WGEA CEO Mary Wooldridge welcomed the shift, crediting public reporting as a catalyst. “Many employers have told us publishing their information has helped them prioritise fairness and equality and led to deeper engagement from the C-Suite and Board,” she said.
But Wooldridge was direct about what remains. “The fact that men are nearly twice as likely as women to be in the highest paid roles and that women still dominate the lowest paid roles should offer a reality check for anyone who thinks Australia has achieved equality in the workplace,” she said.
Large differences in discretionary payments, including performance bonuses and overtime, remain a key driver of many employer gender pay gaps.
A collapse in confidence
While the headline figures point to progress, the mood among women in Australian workplaces is moving in a different direction. Research from HiBob, released alongside the WGEA data, reveals a significant and growing disconnect between what employers are reporting and what employees believe is actually happening.
Anna Volkova, Head of People and Culture at HiBob, said the findings were striking. “Women’s belief that public reporting actually drives changes has plummeted by 21 percentage points since last year,” she said. “To make matters worse, only 35 per cent of women now feel their employer is actively working to address the pay gap, compared to over half last year.”
Volkova described the shift as a quiet but serious erosion of trust, particularly at a time when broader economic and geopolitical uncertainty can cause equity initiatives to lose momentum. “When the majority of the female workforce feels the needle isn’t moving, this suggests transparency alone has reached its limit as a catalyst for genuine equality,” she said. “While transparency creates visibility, visibility without sustained action erodes trust.”
The trust gap extends beyond pay.

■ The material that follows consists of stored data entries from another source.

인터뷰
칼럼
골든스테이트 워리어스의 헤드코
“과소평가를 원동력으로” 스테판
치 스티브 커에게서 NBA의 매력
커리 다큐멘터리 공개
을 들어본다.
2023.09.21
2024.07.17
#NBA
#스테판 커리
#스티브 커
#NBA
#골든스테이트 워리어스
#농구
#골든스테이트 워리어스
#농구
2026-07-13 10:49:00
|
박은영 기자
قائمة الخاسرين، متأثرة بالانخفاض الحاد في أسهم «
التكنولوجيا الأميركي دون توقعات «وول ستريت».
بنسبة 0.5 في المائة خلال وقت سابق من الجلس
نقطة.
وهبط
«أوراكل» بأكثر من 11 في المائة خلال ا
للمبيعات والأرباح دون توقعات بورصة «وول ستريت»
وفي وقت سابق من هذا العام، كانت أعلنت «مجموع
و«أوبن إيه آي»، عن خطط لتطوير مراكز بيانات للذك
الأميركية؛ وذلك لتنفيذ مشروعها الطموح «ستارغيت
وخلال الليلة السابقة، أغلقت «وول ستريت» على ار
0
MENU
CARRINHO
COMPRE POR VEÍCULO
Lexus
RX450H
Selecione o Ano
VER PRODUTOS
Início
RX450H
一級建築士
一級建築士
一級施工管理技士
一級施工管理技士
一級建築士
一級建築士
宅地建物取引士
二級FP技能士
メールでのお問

HiBob’s research also points to a deepening divide in how men and women perceive fairness in the workplace more broadly. Three in four men believe roles are paid equally, yet only 59 per cent of women agree. At the same time, more women than in the previous year believe men are still being promoted at higher rates.
Volkova called this a growing promotion paradox, one that compounds the pay gap and undermines the credibility of employer commitments to equality.
Beyond box-ticking
From 1 April, large employers will be required to select and commit to three Gender Equality Targets over the next three years, in what WGEA describes as a world-first accountability initiative. Wooldridge urged employers to treat the exercise seriously. “Employers should treat gender equality like their other business goals. Do a detailed analysis to find the issues, create an action plan to address them and set targets to be accountable for ensuring progress happens,” she said.

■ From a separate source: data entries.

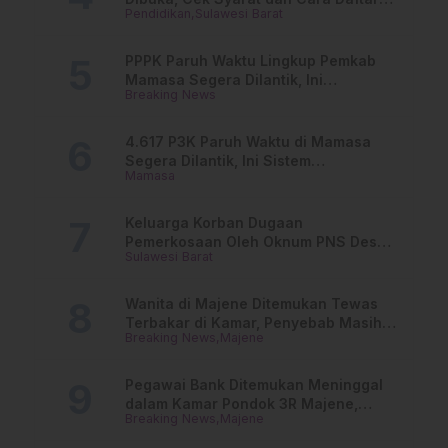
Pendidikan
Sulawesi Barat
Online
PPPK Paruh Waktu Lingkup Pemkab
Mamasa Segera Dilantik, Ini
Breaking News
Jadwalnya!
4.617 P3K Paruh Waktu di Mamasa
Segera Dilantik, Ini Sistem
Mamasa
Penggajiannya!
Keluarga Korban Dugaan
Pemerkosaan Oleh Oknum PNS Desak
Sulawesi Barat
Transparansi Kejari Mamasa
Wanita di Majene Ditemukan Tewas
Terbakar di Kamar, Penyebab Masih
Breaking News
Majene
Misterius
Pegawai Bank Ditemukan Meninggal
dalam Kamar Pondok 3R Majene,
Breaking News
Majene
Polisi Lakukan Penyelidikan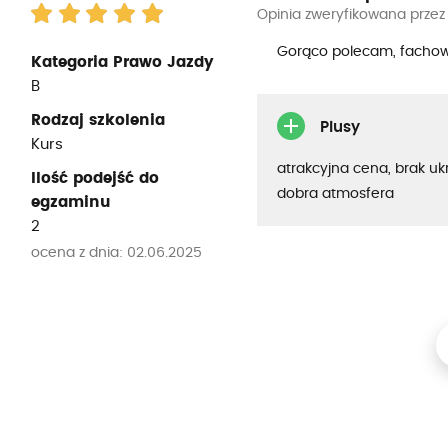
Opinia zweryfikowana przez
Gorąco polecam, fachowa
Kategoria Prawo Jazdy
B
Rodzaj szkolenia
Plusy
Kurs
atrakcyjna cena, brak uk
Ilość podejść do
dobra atmosfera
egzaminu
2
ocena z dnia: 02.06.2025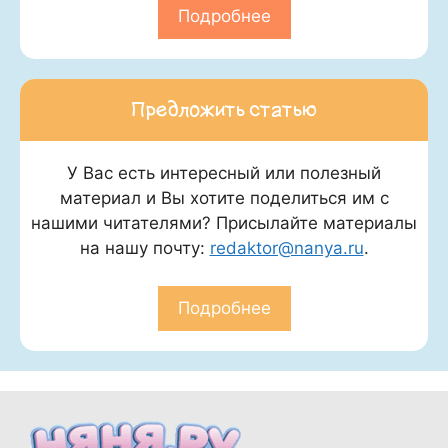
Подробнее
Предложить статью
У Вас есть интересный или полезный
материал и Вы хотите поделиться им с
нашими читателями? Присылайте материалы
на нашу почту:
redaktor@nanya.ru
.
Подробнее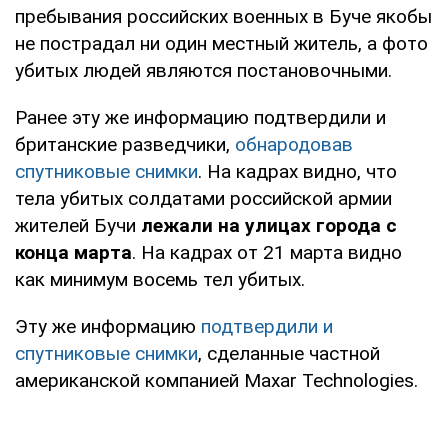
пребывания российских военных в Буче якобы
не пострадал ни один местный житель, а фото
убитых людей являются постановочными.
Ранее эту же информацию подтвердили и
британские разведчики,
обнародовав
спутниковые снимки
. На кадрах видно, что
тела убитых солдатами российской армии
жителей Бучи
лежали на улицах города с
конца марта
. На кадрах от 21 марта видно
как минимум восемь тел убитых.
Эту же информацию
подтвердили и
спутниковые снимки
, сделанные частной
американской компанией Maxar Technologies.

Volkova echoed the call but warned that intent alone would not be sufficient. “To prevent the upcoming April 1 targets mandate from becoming a mere box-ticking exercise, businesses must actually show employees the path to parity,” she said. “That means clear accountability, measurable action, and consistent follow-through. Ultimately, this will prove to their employees that equality is a cultural priority, not just a compliance requirement.”